The Revenge of Finalizers

Alastair Reid alastair at reid-consulting-uk.ltd.uk
Mon Oct 14 17:38:55 EDT 2002


>> blockFinalizers :: IO a -> IO a

> Indeed, I very nearly implemented such a thing as part of the patch
> I sent out.  However, it didn't look trivial enough to implement so
> I backed off.  The "blocked" state needs to be saved & restored at
> various points: when starting a finalizer, when invoking a
> foreign-exported function, and when invoking an exception handler.

I think it's fairly easy.  A sketch is something like:
  
  // primitive called from Haskell
  void blockFinalizer(Cell m, State world) {
    blocked += 1;
    eval(ap(m,world));
    blocked -= 1;
    runFinalizers();
  }
  
  // function called from garbage collector when a dead foreign ptr is found
  void scheduleFinalizer(Finalizer f) {
    pending = cons(f,pending);
  }

  // function called when GC and blockFinalizer finishes
  void runFinalizers(void) {
    if (blocked == 0) {
      while (nonEmpty(pending)) {
        Finalizer f = head(pending);
        pending = tail(pending);
        eval(ap(f,world));
      }
    }
  }

There's a few details to take care of (e.g., avoiding calling cons in
scheduleFinalizer) but they're all manageable.
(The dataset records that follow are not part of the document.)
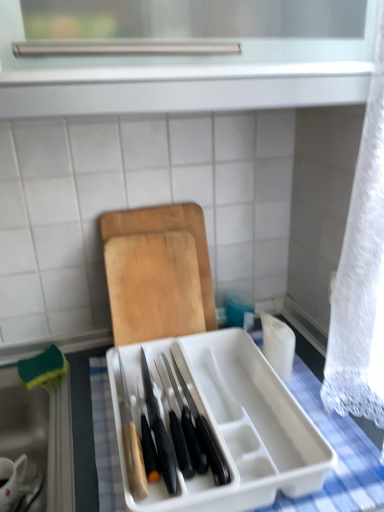 Question: Can we say white plastic knife block at center lies outside white ceramic mug at lower left?

Choices:
 (A) yes
 (B) no

Answer: (A)

Question: Can you confirm if white plastic knife block at center is smaller than white ceramic mug at lower left?

Choices:
 (A) no
 (B) yes

Answer: (A)

Question: Considering the relative positions of white plastic knife block at center and white ceramic mug at lower left in the image provided, is white plastic knife block at center to the right of white ceramic mug at lower left from the viewer's perspective?

Choices:
 (A) no
 (B) yes

Answer: (B)

Question: Considering the relative sizes of white plastic knife block at center and white ceramic mug at lower left in the image provided, is white plastic knife block at center taller than white ceramic mug at lower left?

Choices:
 (A) no
 (B) yes

Answer: (A)

Question: Is white plastic knife block at center positioned behind white ceramic mug at lower left?

Choices:
 (A) yes
 (B) no

Answer: (B)

Question: From a real-world perspective, is wooden cutting board at center above or below white plastic knife block at center?

Choices:
 (A) above
 (B) below

Answer: (A)

Question: In terms of height, does wooden cutting board at center look taller or shorter compared to white plastic knife block at center?

Choices:
 (A) short
 (B) tall

Answer: (B)

Question: Is point (173, 261) positioned closer to the camera than point (286, 489)?

Choices:
 (A) farther
 (B) closer

Answer: (A)

Question: In the image, is wooden cutting board at center positioned in front of or behind white plastic knife block at center?

Choices:
 (A) front
 (B) behind

Answer: (B)

Question: From a real-world perspective, relative to white plastic knife block at center, is white ceramic mug at lower left vertically above or below?

Choices:
 (A) below
 (B) above

Answer: (A)

Question: Looking at their shapes, would you say white ceramic mug at lower left is wider or thinner than white plastic knife block at center?

Choices:
 (A) thin
 (B) wide

Answer: (A)

Question: Considering their positions, is white ceramic mug at lower left located in front of or behind white plastic knife block at center?

Choices:
 (A) behind
 (B) front

Answer: (A)

Question: From the image's perspective, is white ceramic mug at lower left above or below white plastic knife block at center?

Choices:
 (A) below
 (B) above

Answer: (A)

Question: Considering the positions of wooden cutting board at center and white ceramic mug at lower left in the image, is wooden cutting board at center wider or thinner than white ceramic mug at lower left?

Choices:
 (A) thin
 (B) wide

Answer: (A)

Question: Is wooden cutting board at center spatially inside white ceramic mug at lower left, or outside of it?

Choices:
 (A) outside
 (B) inside

Answer: (A) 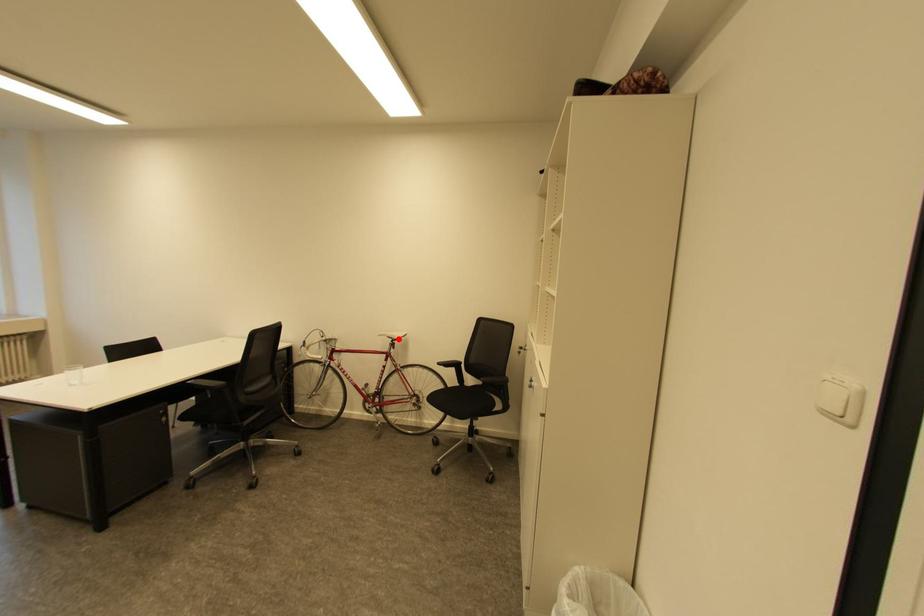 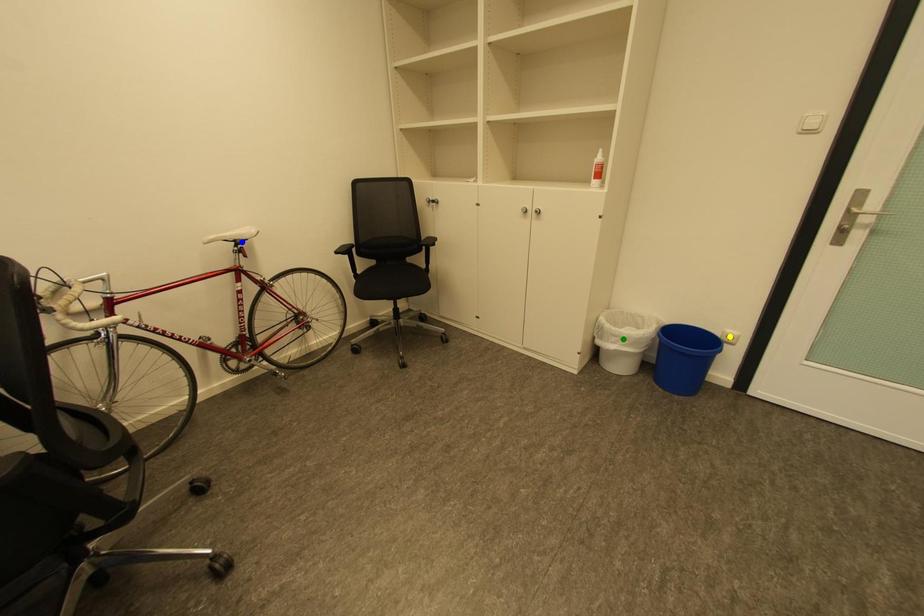 Question: I am providing you with two images of the same scene from different viewpoints. A red point is marked on the first image. You are given multiple points on the second image. Can you choose the point in image 2 that corresponds to the point in image 1?

Choices:
 (A) yellow point
 (B) blue point
 (C) green point

Answer: (B)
I think Malcolm and I can probably make this work for NHC and Hugs
without too much work.  (Malcolm: feel free to disagree.)

I think there are some difficult, unexplored issues about the
usability of this primitive.  e.g., since GHC already has MVars, when
do you use blockFinalizer, when do you use MVars and when do you use
both?  How do you write code that works on GHC, Hugs and NHC?  For
this reason, I'm not sure this is a good design and my preferences
are:

Best: C finalizers subject to same restrictions as unsafe foreign imports.
      (Straightforward)

Moderate: Haskell finalizers plus blockFinalizers.
         (May be awkward to use in portable manner?)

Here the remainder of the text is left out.